Finding campsites was generally not a problem. Our priority when choosing a site was that it be near a source of water - camping away from water was not really an option because of the heat. Water also provided a plentiful source of fish to supplement our supplies, and sometimes also freshwater prawns. Along the rivers, suitable sand-banks and rock platforms cropped up frequently. Since the prospect of rain is pretty much zero this time of year, we didn't bring a tent and slept under the stars. We did bring some protection from biting insects; a mosquito net held up with tent poles, which we affectionately called the "Mega Mozzie Dome".
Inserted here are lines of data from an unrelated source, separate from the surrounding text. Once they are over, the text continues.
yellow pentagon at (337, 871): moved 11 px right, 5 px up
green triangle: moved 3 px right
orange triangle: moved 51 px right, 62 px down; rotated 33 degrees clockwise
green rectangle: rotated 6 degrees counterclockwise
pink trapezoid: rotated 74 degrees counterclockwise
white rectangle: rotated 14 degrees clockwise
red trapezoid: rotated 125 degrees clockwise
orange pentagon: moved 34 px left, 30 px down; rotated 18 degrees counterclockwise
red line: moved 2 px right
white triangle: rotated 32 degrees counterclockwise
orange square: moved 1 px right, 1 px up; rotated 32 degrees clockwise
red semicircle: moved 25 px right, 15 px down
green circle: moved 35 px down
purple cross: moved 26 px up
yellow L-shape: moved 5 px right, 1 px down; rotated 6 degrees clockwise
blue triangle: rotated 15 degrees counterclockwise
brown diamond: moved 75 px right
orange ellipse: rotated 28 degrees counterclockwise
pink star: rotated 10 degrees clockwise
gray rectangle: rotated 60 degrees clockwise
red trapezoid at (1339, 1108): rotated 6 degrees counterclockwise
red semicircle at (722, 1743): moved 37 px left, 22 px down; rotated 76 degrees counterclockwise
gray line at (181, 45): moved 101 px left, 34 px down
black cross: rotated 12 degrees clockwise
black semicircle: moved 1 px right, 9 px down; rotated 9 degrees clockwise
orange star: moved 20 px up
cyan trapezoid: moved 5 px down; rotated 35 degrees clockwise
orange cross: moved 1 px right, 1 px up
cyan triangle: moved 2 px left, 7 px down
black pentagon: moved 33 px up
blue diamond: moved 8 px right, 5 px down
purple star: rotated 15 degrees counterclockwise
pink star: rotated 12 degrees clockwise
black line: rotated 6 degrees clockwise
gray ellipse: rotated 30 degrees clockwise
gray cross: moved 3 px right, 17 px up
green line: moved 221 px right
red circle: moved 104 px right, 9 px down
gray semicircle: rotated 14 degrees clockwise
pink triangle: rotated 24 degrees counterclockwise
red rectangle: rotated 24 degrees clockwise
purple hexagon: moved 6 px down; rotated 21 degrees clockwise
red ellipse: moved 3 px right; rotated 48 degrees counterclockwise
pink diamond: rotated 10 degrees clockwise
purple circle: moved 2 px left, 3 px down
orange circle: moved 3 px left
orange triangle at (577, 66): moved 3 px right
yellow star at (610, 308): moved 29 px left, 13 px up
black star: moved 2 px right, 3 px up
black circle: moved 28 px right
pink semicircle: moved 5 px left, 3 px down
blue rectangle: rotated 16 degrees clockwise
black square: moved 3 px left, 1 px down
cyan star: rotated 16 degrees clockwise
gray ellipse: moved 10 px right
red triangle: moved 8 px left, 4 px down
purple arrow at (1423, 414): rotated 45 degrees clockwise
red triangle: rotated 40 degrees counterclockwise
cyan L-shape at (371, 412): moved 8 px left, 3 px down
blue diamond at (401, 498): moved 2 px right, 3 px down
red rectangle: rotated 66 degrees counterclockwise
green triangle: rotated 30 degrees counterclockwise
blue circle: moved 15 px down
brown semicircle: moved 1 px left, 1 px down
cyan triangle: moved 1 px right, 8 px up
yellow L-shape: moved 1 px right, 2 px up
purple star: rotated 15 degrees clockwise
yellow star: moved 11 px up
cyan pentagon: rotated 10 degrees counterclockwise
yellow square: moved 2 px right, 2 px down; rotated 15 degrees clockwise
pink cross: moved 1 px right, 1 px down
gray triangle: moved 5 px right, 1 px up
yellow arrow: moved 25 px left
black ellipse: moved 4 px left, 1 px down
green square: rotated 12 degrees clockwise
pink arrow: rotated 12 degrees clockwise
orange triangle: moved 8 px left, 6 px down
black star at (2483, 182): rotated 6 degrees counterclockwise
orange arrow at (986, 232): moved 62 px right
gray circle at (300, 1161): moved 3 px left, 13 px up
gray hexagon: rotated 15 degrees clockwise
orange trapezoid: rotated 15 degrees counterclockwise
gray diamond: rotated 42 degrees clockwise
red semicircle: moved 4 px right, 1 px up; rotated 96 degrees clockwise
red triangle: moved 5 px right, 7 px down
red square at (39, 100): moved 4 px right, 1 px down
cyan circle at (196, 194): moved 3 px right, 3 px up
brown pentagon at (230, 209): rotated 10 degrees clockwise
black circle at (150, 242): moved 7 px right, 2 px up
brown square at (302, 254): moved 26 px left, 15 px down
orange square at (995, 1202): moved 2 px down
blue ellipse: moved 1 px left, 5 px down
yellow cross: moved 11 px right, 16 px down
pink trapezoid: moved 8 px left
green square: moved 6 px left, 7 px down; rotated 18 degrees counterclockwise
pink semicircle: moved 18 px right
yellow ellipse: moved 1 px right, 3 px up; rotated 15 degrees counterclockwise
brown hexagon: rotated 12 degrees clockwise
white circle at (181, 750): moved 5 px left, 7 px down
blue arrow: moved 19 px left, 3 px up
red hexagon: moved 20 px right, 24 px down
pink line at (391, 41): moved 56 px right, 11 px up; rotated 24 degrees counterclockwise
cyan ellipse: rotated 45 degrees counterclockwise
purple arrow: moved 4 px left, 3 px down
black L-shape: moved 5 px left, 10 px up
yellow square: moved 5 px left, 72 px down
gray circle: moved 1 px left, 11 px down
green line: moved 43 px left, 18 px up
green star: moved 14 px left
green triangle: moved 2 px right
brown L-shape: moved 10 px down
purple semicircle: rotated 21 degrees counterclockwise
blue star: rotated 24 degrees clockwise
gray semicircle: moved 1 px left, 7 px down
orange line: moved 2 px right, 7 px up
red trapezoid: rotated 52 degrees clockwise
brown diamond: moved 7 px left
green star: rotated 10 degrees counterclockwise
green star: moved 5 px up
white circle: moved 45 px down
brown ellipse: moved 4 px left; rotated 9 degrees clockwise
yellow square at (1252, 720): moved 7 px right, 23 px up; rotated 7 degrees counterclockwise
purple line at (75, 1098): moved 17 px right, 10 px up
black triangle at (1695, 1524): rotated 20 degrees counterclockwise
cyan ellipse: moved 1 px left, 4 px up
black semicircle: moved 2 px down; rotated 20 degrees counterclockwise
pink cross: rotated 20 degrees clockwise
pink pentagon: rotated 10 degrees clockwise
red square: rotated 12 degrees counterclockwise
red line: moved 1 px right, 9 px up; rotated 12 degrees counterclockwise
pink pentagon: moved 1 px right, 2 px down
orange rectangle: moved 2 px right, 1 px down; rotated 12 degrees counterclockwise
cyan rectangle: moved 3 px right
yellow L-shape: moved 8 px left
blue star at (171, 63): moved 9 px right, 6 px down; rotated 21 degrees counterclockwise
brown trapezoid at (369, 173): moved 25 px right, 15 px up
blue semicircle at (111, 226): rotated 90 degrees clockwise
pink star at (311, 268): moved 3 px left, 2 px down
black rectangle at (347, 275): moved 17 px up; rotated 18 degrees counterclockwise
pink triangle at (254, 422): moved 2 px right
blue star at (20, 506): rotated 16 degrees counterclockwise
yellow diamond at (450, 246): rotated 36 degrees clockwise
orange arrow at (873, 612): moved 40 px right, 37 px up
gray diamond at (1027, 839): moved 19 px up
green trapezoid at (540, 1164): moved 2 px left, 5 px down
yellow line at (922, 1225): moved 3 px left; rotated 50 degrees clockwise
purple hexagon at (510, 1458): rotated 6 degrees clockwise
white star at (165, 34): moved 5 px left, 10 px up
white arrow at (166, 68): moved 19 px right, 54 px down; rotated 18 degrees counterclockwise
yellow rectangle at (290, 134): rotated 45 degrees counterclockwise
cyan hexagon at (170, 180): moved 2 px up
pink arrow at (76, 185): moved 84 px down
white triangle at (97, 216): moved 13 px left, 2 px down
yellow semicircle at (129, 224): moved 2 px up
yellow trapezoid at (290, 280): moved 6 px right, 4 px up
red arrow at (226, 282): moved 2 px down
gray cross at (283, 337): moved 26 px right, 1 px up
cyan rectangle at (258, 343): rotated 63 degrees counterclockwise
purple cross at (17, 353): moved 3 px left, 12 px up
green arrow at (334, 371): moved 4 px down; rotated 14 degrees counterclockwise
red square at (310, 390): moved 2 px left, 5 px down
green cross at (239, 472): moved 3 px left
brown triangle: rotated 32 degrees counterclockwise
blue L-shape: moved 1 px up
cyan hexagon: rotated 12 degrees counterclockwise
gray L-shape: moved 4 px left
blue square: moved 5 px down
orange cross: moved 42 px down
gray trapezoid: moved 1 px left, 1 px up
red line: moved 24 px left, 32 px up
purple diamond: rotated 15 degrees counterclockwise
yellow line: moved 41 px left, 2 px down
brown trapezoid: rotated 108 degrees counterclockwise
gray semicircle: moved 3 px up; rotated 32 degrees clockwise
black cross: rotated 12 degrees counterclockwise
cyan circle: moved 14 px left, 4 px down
Apart from the trickle of water and ever-present frogs, night-time was generally very quiet. We felt a little saddened that this land, which for tens of thousands of years was alive with the voices and activity of people is now silent. This feeling was especially strong when quietly contemplating each of the many decorated caves and rocky overhangs we encountered. Much of the art we found was faded and obviously quite old. We came across representative panels of both the Bradshaw and Wandjina styles. Often Wandjinas were painted right over the top of the older Bradshaw style. Some Wandjinas were still in a fine state of preservation and we spent hours at guessing how long it might have been since people lived and painted in this area. It might have been as late as the 1940's!
Our food budget consisted of staples such as flour, rice, and dehydrated potato. We relied on catching fish for protein - a gamble that paid off handsomely as the local fish had never encountered a fisherman before (well not since the original inhabitants fished these waters). In some pools, fishing was hardly a challenge, with a willing punter climbing on the line no matter what adorned the hook. A variety of herbs and spices, and some dehydrated vegetables flavoured our meals. Snacks included cordial crystals for a sweet drink, and a limited supply of carob bars.
The weather was predicably fine and sunny. Daytime temperatures typically reached the high twenties. This made the walking a bit sweaty, especially considering that our food-loaded packs weighed over 20kg early on, but generally quite pleasant. In contrast, the nights were a lot cooler than we expected, sometimes uncomfortably so. Some internet-based research preceding the trip suggested that we might expect night-time minimum temperatures of 10-12 degrees. Consequently, our sleeping kit consisted of a couple of light Polarfleece blankets, a couple of inflatable mattresses and some thermal clothing. As it transpired, the whole top end of Australia experienced below average temperatures while we were there, with night-time temperatures on the Mitchell Plateau of down to 2 degrees C. After some chilly nights, we discovered that rock platforms could be relied on to radiate heat well into the night, and so provided excellent refuges from the cold.